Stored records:
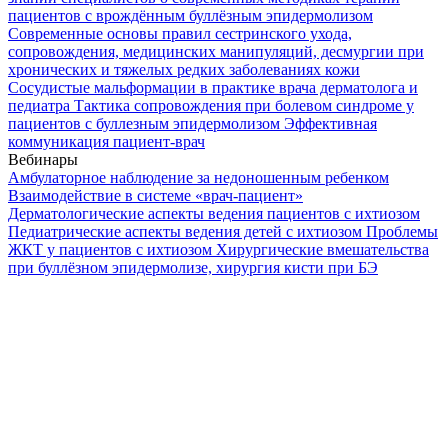
пациентов с врождённым буллёзным эпидермолизом
Современные основы правил сестринского ухода,
сопровождения, медицинских манипуляций, десмургии при
хронических и тяжелых редких заболеваниях кожи
Сосудистые мальформации в практике врача дерматолога и
педиатра
Тактика сопровождения при болевом синдроме у
пациентов с буллезным эпидермолизом
Эффективная
коммуникация пациент-врач
Вебинары
Амбулаторное наблюдение за недоношенным ребенком
Взаимодействие в системе «врач-пациент»
Дерматологические аспекты ведения пациентов с ихтиозом
Педиатрические аспекты ведения детей с ихтиозом
Проблемы
ЖКТ у пациентов с ихтиозом
Хирургические вмешательства
при буллёзном эпидермолизе, хирургия кисти при БЭ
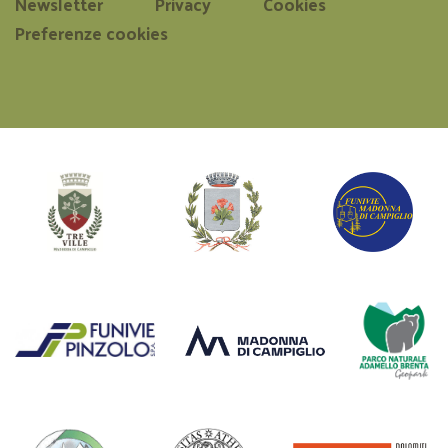
Newsletter
Privacy
Cookies
Preferenze cookies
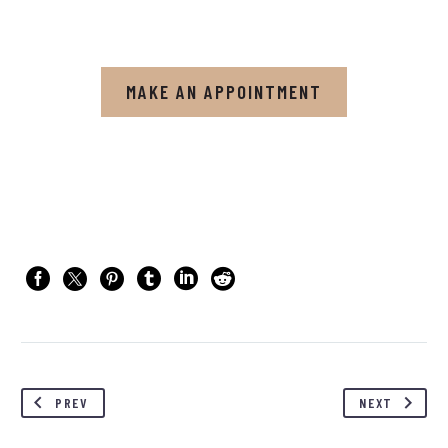
PREV
NEXT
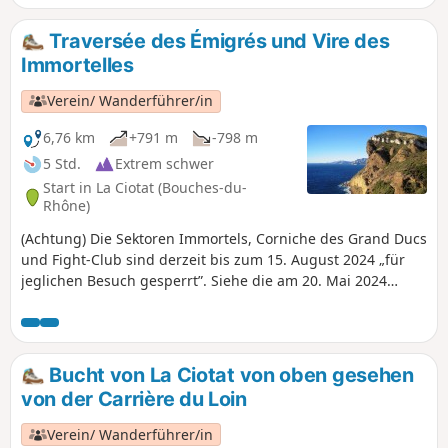
herum mit schönen, weiten Ausblicken auf
die Region.
Traversée des Émigrés und Vire des
Immortelles
Verein/ Wanderführer/in
6,76 km
+791 m
-798 m
5 Std.
Extrem schwer
Start in La Ciotat (Bouches-du-
Rhône)
(Achtung) Die Sektoren Immortels, Corniche des Grand Ducs
und Fight-Club sind derzeit bis zum 15. August 2024 „für
jeglichen Besuch gesperrt”. Siehe die am 20. Mai 2024
gepostete Nachricht. Auf dieser Wanderung ab La Ciotat
entdecken Sie die Ober- und Unterseite der Falaises
Soubeyrannes zwischen der Grotte des Émigrés und Sainte-
Frétouse. Der Hinweg folgt dem gelben Kammweg, der
Bucht von La Ciotat von oben gesehen
atemberaubende Ausblicke auf die Calanques und den
von der Carrière du Loin
Golfe d'Amour bietet. Der technisch anspruchsvollere
Rückweg, der zwischen Wandern und leichtem Klettern
Verein/ Wanderführer/in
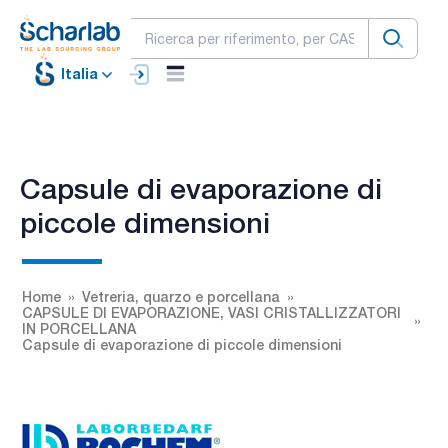
Italia
Capsule di evaporazione di
piccole dimensioni
Home
Vetreria, quarzo e porcellana
CAPSULE DI EVAPORAZIONE, VASI CRISTALLIZZATORI
IN PORCELLANA
Capsule di evaporazione di piccole dimensioni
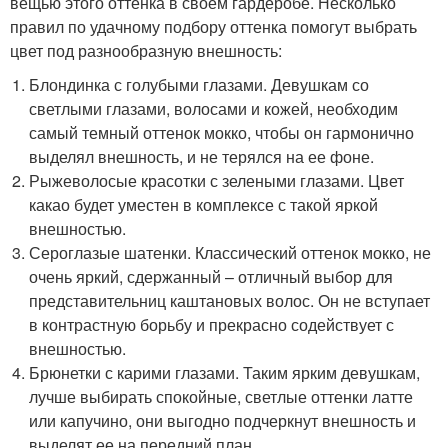
вещью этого оттенка в своем гардеробе. Несколько
правил по удачному подбору оттенка помогут выбрать
цвет под разнообразную внешность:
Блондинка с голубыми глазами. Девушкам со
светлыми глазами, волосами и кожей, необходим
самый темный оттенок мокко, чтобы он гармонично
выделял внешность, и не терялся на ее фоне.
Рыжеволосые красотки с зелеными глазами. Цвет
какао будет уместен в комплексе с такой яркой
внешностью.
Сероглазые шатенки. Классический оттенок мокко, не
очень яркий, сдержанный – отличный выбор для
представительниц каштановых волос. Он не вступает
в контрастную борьбу и прекрасно содействует с
внешностью.
Брюнетки с карими глазами. Таким ярким девушкам,
лучше выбирать спокойные, светлые оттенки латте
или капучино, они выгодно подчеркнут внешность и
выделят ее на передний план.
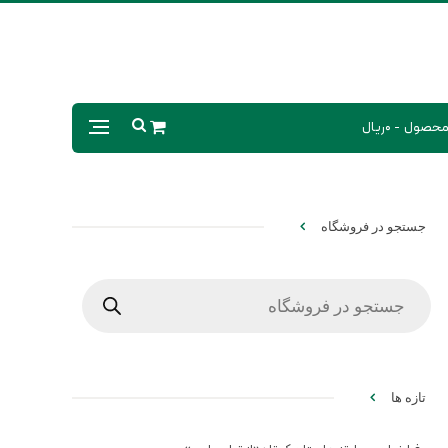
0ریال
جستجو در فروشگاه
Products
search
تازه ها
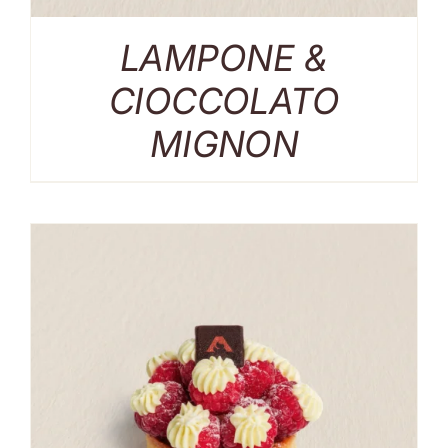
LAMPONE &
CIOCCOLATO
MIGNON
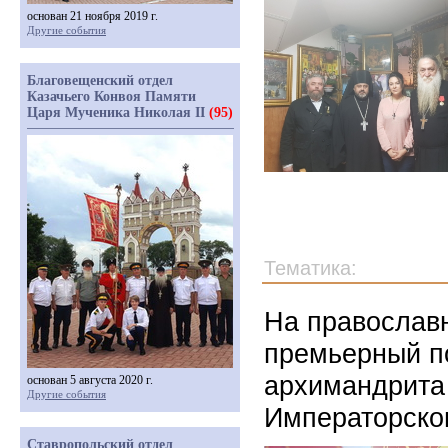
основан 21 ноября 2019 г.
Другие события
Благовещенский отдел
Казачьего Конвоя Памяти
Царя Мученика Николая II
(95)
Тематика:
На православ
премьерный п
архимандрита 
основан 5 августа 2020 г.
Другие события
Императорско
Ставропольский отдел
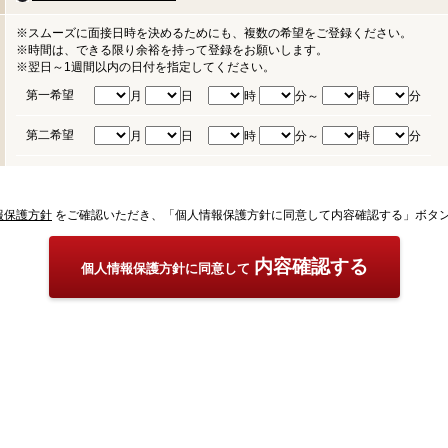
※スムーズに面接日時を決めるためにも、複数の希望をご登録ください。
※時間は、できる限り余裕を持って登録をお願いします。
※翌日～1週間以内の日付を指定してください。
第一希望
月
日
時
分～
時
分
第二希望
月
日
時
分～
時
分
報保護方針
をご確認いただき、「個人情報保護方針に同意して内容確認する」ボタ
内容確認する
個人情報保護方針に同意して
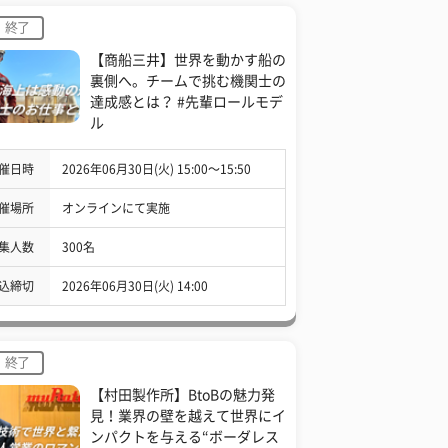
終了
【商船三井】世界を動かす船の
裏側へ。チームで挑む機関士の
達成感とは？ #先輩ロールモデ
ル
催日時
2026年06月30日(火) 15:00〜15:50
催場所
オンラインにて実施
集人数
300名
込締切
2026年06月30日(火) 14:00
終了
【村田製作所】BtoBの魅力発
見！業界の壁を越えて世界にイ
ンパクトを与える“ボーダレス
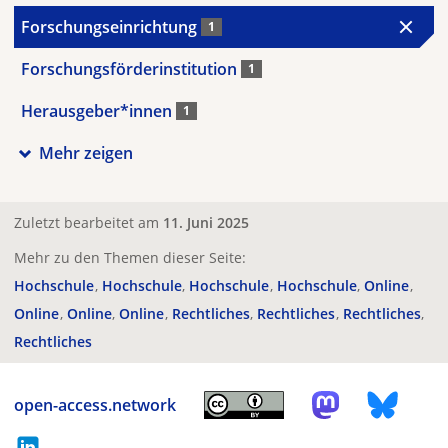
Forschungseinrichtung
1
Forschungsförderinstitution
1
Herausgeber*innen
1
Mehr zeigen
Zuletzt bearbeitet am
11. Juni 2025
Mehr zu den Themen dieser Seite:
Hochschule
Hochschule
Hochschule
Hochschule
Online
Online
Online
Online
Rechtliches
Rechtliches
Rechtliches
Rechtliches
open-access.network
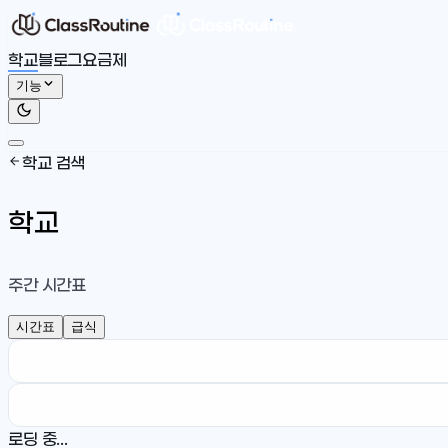
학교
블로그
요금제
기능
학교 검색
학교
주간 시간표
시간표
급식
로딩 중...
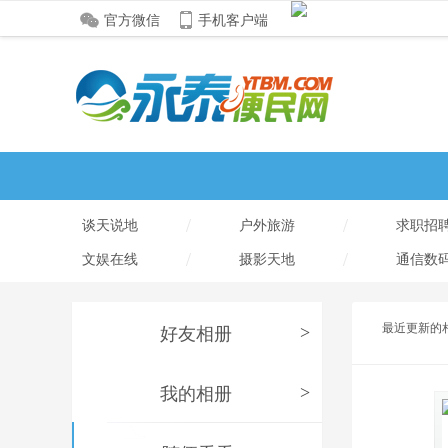
官方微信
手机客户端
/
/
谈天说地
户外旅游
求职招
/
/
文娱在线
摄影天地
通信数
最近更新的
好友相册
>
我的相册
>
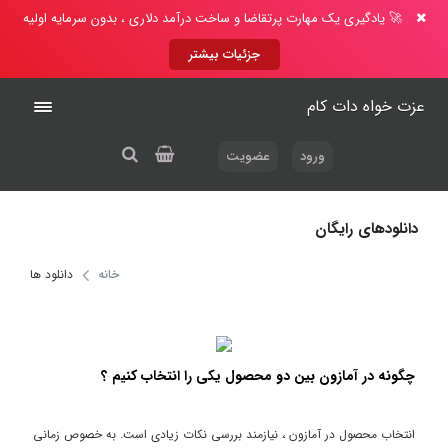
🚀 یادگیری یک مهارت پرتقاضا و ساخت درآمد دلاری ، بدون سرمایه اولیه
جزئیات بیشتر
عزت خواه دات کام
ورود
عضویت
دانلودهای رایگان
خانه
دانلود ها
چگونه در آمازون بین دو محصول یکی را انتخاب کنیم ؟
انتخاب محصول در آمازون ، نیازمند بررسی نکات زیادی است. به خصوص زمانی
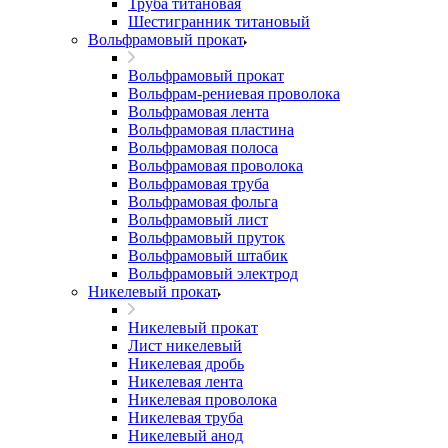
Труба титановая
Шестигранник титановый
Вольфрамовый прокат
Вольфрамовый прокат
Вольфрам-рениевая проволока
Вольфрамовая лента
Вольфрамовая пластина
Вольфрамовая полоса
Вольфрамовая проволока
Вольфрамовая труба
Вольфрамовая фольга
Вольфрамовый лист
Вольфрамовый пруток
Вольфрамовый штабик
Вольфрамовый электрод
Никелевый прокат
Никелевый прокат
Лист никелевый
Никелевая дробь
Никелевая лента
Никелевая проволока
Никелевая труба
Никелевый анод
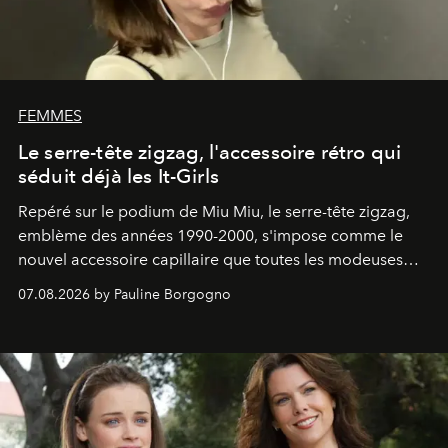
FEMMES
Le serre-tête zigzag, l'accessoire rétro qui
séduit déjà les It-Girls
Repéré sur le podium de Miu Miu, le serre-tête zigzag,
emblème des années 1990-2000, s'impose comme le
nouvel accessoire capillaire que toutes les modeuses
s'arrachent déjà.
07.08.2026 by Pauline Borgogno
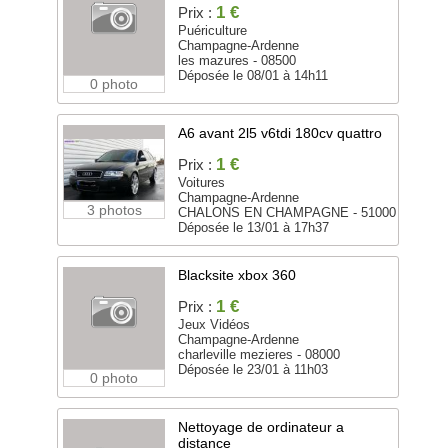
1 €
Prix :
Puériculture
Champagne-Ardenne
les mazures - 08500
Déposée le 08/01 à 14h11
0 photo
A6 avant 2l5 v6tdi 180cv quattro
1 €
Prix :
Voitures
Champagne-Ardenne
3 photos
CHALONS EN CHAMPAGNE - 51000
Déposée le 13/01 à 17h37
Blacksite xbox 360
1 €
Prix :
Jeux Vidéos
Champagne-Ardenne
charleville mezieres - 08000
Déposée le 23/01 à 11h03
0 photo
Nettoyage de ordinateur a
distance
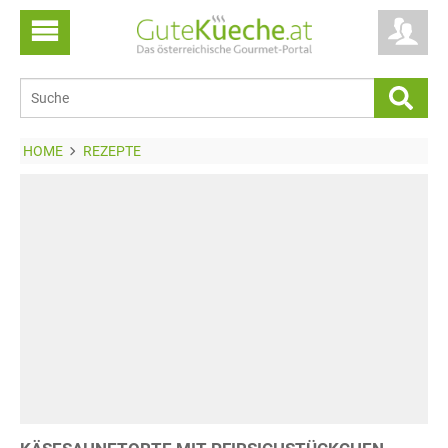
HOME
REZEPTE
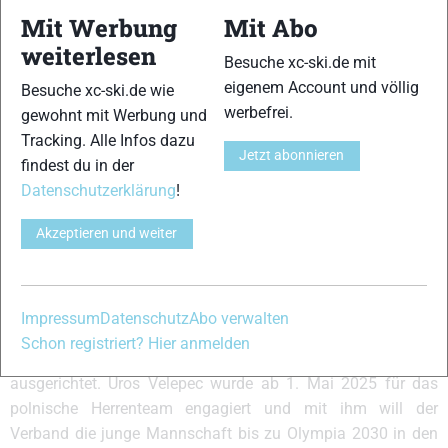
Velepec´ Vertrag verlängert bis
Mit Werbung
Mit Abo
Olympia 2030
weiterlesen
Besuche xc-ski.de mit
eigenem Account und völlig
Besuche xc-ski.de wie
werbefrei.
gewohnt mit Werbung und
Tracking. Alle Infos dazu
Jetzt abonnieren
findest du in der
Datenschutzerklärung
!
Akzeptieren und weiter
Uros Velepec (SLO); coach Team Poland © Manzoni/NordicFocus
Impressum
Datenschutz
Abo verwalten
Nach Olympia ist vor Olympia und auch in Polen ist die
Schon registriert? Hier anmelden
Entwicklung auf den kommenden Vierjahres-Zyklus
ausgerichtet. Uros Velepec wurde ab 1. Mai 2025 für das
polnische Herrenteam engagiert und mit ihm will der
Verband die junge Mannschaft bis zu Olympia 2030 in den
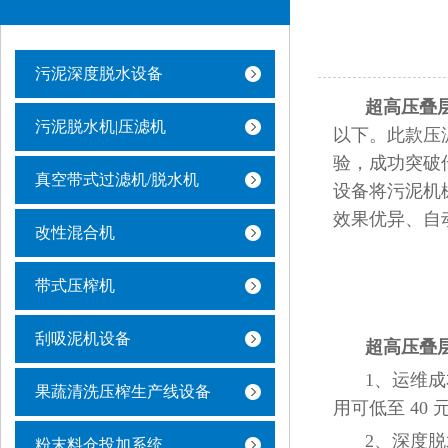
污泥深度脱水设备
超高压叠
污泥脱水机|压滤机
以下。此款压
验，成功突破
真空带式过滤机/脱水机
设备将污泥机
效果优异、自
改性混合机
带式压榨机
刮吸泥机设备
超高压叠
1、运维
果蔬清洗压榨生产线设备
用可低至 40 
2、深度脱
粉末料仓投加系统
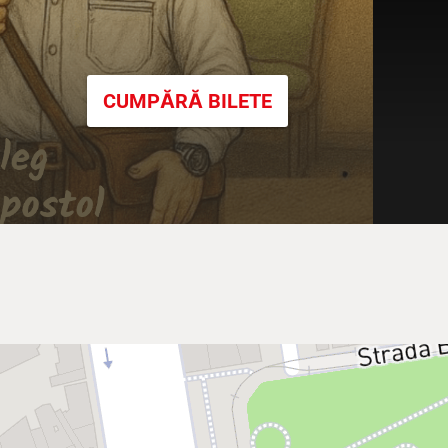
CUMPĂRĂ BILETE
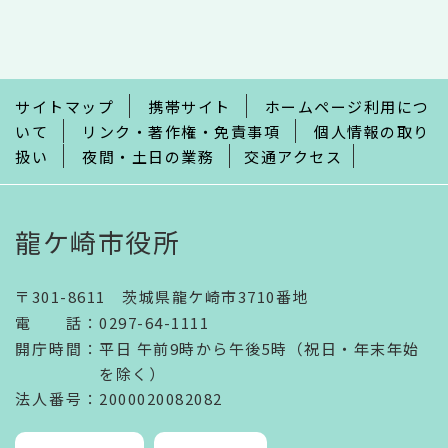
文
こ
こ
ま
で
サイトマップ
携帯サイト
ホームページ利用につ
いて
リンク・著作権・免責事項
個人情報の取り
扱い
夜間・土日の業務
交通アクセス
龍ケ崎市役所
〒301-8611 茨城県龍ケ崎市3710番地
電話
：
0297-64-1111
開庁時間
：
平日 午前9時から午後5時（祝日・年末年始
を除く）
法人番号
：2000020082082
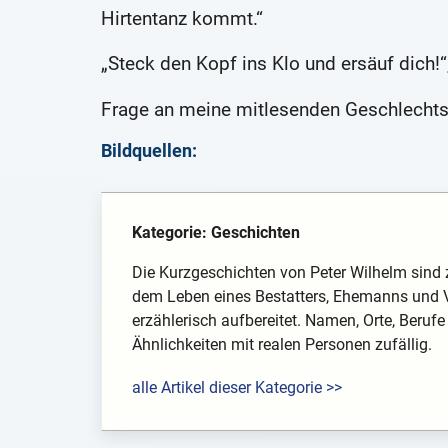
Hirtentanz kommt.“
„Steck den Kopf ins Klo und ersäuf dich!“
Frage an meine mitlesenden Geschlechts-
Bildquellen:
Kategorie: Geschichten
Die Kurzgeschichten von Peter Wilhelm sind 
dem Leben eines Bestatters, Ehemanns und V
erzählerisch aufbereitet. Namen, Orte, Berufe
Ähnlichkeiten mit realen Personen zufällig.
alle Artikel dieser Kategorie >>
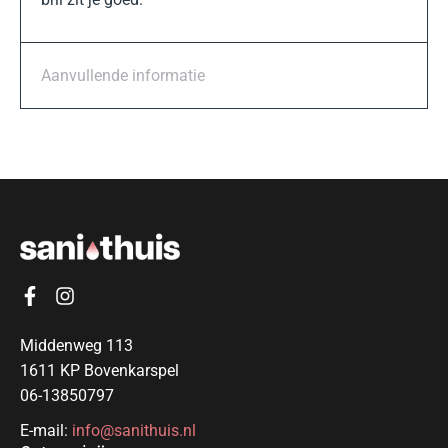
Aanvullende informatie
Middenweg 113
1611 KP Bovenkarspel
06-13850797
E-mail:
info@sanithuis.nl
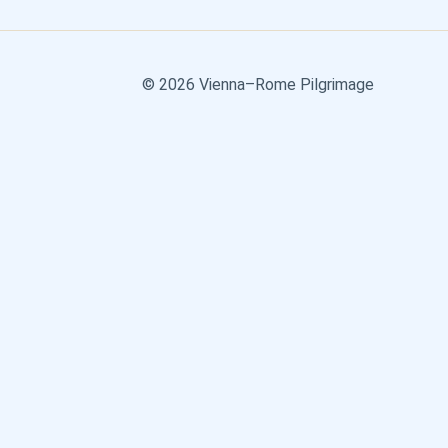
© 2026 Vienna–Rome Pilgrimage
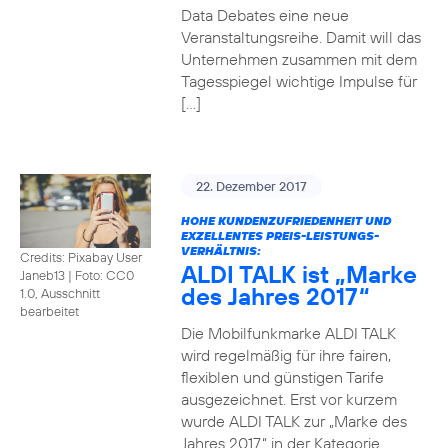
Data Debates eine neue
Veranstaltungsreihe. Damit will das
Unternehmen zusammen mit dem
Tagesspiegel wichtige Impulse für
[…]
22. Dezember 2017
HOHE KUNDENZUFRIEDENHEIT UND
EXZELLENTES PREIS-LEISTUNGS-
VERHÄLTNIS:
Credits: Pixabay User
ALDI TALK ist „Marke
Janeb13
|
Foto: CC0
des Jahres 2017“
1.0, Ausschnitt
bearbeitet
Die Mobilfunkmarke ALDI TALK
wird regelmäßig für ihre fairen,
flexiblen und günstigen Tarife
ausgezeichnet. Erst vor kurzem
wurde ALDI TALK zur „Marke des
Jahres 2017“ in der Kategorie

**PROBLEM TO WORK ON:**
Starting with the line that has "2026年06月30日(火) 14:00" and going on through the line that has "Никелевая проволока", transcribe the records above exactly, but skip the pictures.

**SOLUTION TO THE PROBLEM:**
2026年06月30日(火) 14:00
終了
【村田製作所】BtoBの魅力発
見！業界の壁を越えて世界にイ
ンパクトを与える“ボーダレス
Forschungseinrichtung
1
Forschungsförderinstitution
1
Herausgeber*innen
1
Mehr zeigen
Zuletzt bearbeitet am
11. Juni 2025
Mehr zu den Themen dieser Seite:
Hochschule
Hochschule
Hochschule
Hochschule
Online
Online
Online
Online
Rechtliches
Rechtliches
Rechtliches
Rechtliches
open-access.network
학교
블로그
요금제
기능
학교 검색
학교
주간 시간표
시간표
급식
로딩 중...
官方微信
手机客户端
/
/
谈天说地
户外旅游
求职招
/
/
文娱在线
摄影天地
通信数
最近更新的
好友相册
>
我的相册
>
🚀 یادگیری یک مهارت پرتقاضا و ساخت درآمد دلاری ، بدون سرمایه اولیه
جزئیات بیشتر
عزت خواه دات کام
ورود
عضویت
دانلودهای رایگان
خانه
دانلود ها
چگونه در آمازون بین دو محصول یکی را انتخاب کنیم ؟
انتخاب محصول در آمازون ، نیازمند بررسی نکات زیادی است. به خصوص زمانی
Труба титановая
Шестигранник титановый
Вольфрамовый прокат
Вольфрамовый прокат
Вольфрам-рениевая проволока
Вольфрамовая лента
Вольфрамовая пластина
Вольфрамовая полоса
Вольфрамовая проволока
Вольфрамовая труба
Вольфрамовая фольга
Вольфрамовый лист
Вольфрамовый пруток
Вольфрамовый штабик
Вольфрамовый электрод
Никелевый прокат
Никелевый прокат
Лист никелевый
Никелевая дробь
Никелевая лента
Никелевая проволока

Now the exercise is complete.